[Source data — start]
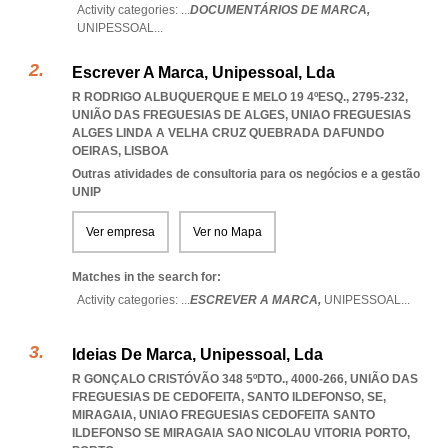
Activity categories: ...
DOCUMENTÁRIOS DE MARCA,
UNIPESSOAL
...
Escrever A Marca, Unipessoal, Lda
R RODRIGO ALBUQUERQUE E MELO 19 4ºESQ., 2795-232,
UNIÃO DAS FREGUESIAS DE ALGES
,
UNIAO FREGUESIAS
ALGES LINDA A VELHA CRUZ QUEBRADA DAFUNDO
OEIRAS
,
LISBOA
Outras atividades de consultoria para os negócios e a gestão
UNIP
Ver empresa
Ver no Mapa
Matches in the search for:
Activity categories: ...
ESCREVER A MARCA,
UNIPESSOAL
...
Ideias De Marca, Unipessoal, Lda
R GONÇALO CRISTÓVÃO 348 5ºDTO., 4000-266, UNIÃO DAS
FREGUESIAS DE CEDOFEITA, SANTO ILDEFONSO, SE,
MIRAGAIA
,
UNIAO FREGUESIAS CEDOFEITA SANTO
ILDEFONSO SE MIRAGAIA SAO NICOLAU VITORIA PORTO
,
[Source data — finish]
Starting with the line that has "Matches in the", print each remaining line of the listing exactly.

→ **Exercise output**:
Matches in the search for:
Activity categories: ...
ESCREVER A MARCA,
UNIPESSOAL
...
Ideias De Marca, Unipessoal, Lda
R GONÇALO CRISTÓVÃO 348 5ºDTO., 4000-266, UNIÃO DAS
FREGUESIAS DE CEDOFEITA, SANTO ILDEFONSO, SE,
MIRAGAIA
,
UNIAO FREGUESIAS CEDOFEITA SANTO
ILDEFONSO SE MIRAGAIA SAO NICOLAU VITORIA PORTO
,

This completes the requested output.